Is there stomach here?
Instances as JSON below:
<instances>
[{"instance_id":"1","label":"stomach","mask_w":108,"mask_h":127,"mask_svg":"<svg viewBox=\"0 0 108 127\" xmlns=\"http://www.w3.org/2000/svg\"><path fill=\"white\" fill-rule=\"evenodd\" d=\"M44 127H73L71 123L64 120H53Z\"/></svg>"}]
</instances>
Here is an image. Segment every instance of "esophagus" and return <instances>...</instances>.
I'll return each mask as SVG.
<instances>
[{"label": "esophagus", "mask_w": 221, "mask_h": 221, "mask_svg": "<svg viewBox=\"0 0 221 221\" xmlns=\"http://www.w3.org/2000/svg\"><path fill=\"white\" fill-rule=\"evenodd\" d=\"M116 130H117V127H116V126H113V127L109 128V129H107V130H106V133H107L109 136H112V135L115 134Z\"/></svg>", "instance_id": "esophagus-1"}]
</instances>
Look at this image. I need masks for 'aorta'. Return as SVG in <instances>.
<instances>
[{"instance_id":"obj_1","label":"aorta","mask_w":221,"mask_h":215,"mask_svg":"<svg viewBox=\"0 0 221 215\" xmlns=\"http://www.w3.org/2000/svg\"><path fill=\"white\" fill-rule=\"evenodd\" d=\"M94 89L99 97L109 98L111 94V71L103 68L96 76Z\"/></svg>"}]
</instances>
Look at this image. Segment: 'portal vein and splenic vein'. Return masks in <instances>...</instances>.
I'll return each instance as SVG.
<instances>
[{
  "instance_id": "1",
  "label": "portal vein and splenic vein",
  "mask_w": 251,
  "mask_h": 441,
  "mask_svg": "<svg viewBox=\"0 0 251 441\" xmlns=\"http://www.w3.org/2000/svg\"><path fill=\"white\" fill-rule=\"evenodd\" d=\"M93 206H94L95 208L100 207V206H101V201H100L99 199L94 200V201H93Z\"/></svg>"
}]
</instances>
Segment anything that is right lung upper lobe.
--- --- ---
**Exercise brief:** Transcribe the full listing, matching it exactly.

**Response to the task:**
Is there stomach here?
Instances as JSON below:
<instances>
[{"instance_id":"1","label":"stomach","mask_w":108,"mask_h":127,"mask_svg":"<svg viewBox=\"0 0 108 127\" xmlns=\"http://www.w3.org/2000/svg\"><path fill=\"white\" fill-rule=\"evenodd\" d=\"M44 127H73L71 123L64 120H53Z\"/></svg>"}]
</instances>
Here is an image. Segment every instance of "esophagus" and return <instances>...</instances>.
I'll return each mask as SVG.
<instances>
[{"label": "esophagus", "mask_w": 221, "mask_h": 221, "mask_svg": "<svg viewBox=\"0 0 221 221\" xmlns=\"http://www.w3.org/2000/svg\"><path fill=\"white\" fill-rule=\"evenodd\" d=\"M116 130H117V127H116V126H113V127L109 128V129H107V130H106V133H107L109 136H112V135L115 134Z\"/></svg>", "instance_id": "esophagus-1"}]
</instances>
Look at this image. I need masks for 'aorta'. Return as SVG in <instances>.
<instances>
[{"instance_id":"obj_1","label":"aorta","mask_w":221,"mask_h":215,"mask_svg":"<svg viewBox=\"0 0 221 215\" xmlns=\"http://www.w3.org/2000/svg\"><path fill=\"white\" fill-rule=\"evenodd\" d=\"M94 89L99 97L109 98L111 94V71L103 68L96 76Z\"/></svg>"}]
</instances>
Look at this image. Segment: 'portal vein and splenic vein'. Return masks in <instances>...</instances>.
I'll return each instance as SVG.
<instances>
[{
  "instance_id": "1",
  "label": "portal vein and splenic vein",
  "mask_w": 251,
  "mask_h": 441,
  "mask_svg": "<svg viewBox=\"0 0 251 441\" xmlns=\"http://www.w3.org/2000/svg\"><path fill=\"white\" fill-rule=\"evenodd\" d=\"M93 206H94L95 208L100 207V206H101V201H100L99 199L94 200V201H93Z\"/></svg>"
}]
</instances>
Segment anything that is right lung upper lobe.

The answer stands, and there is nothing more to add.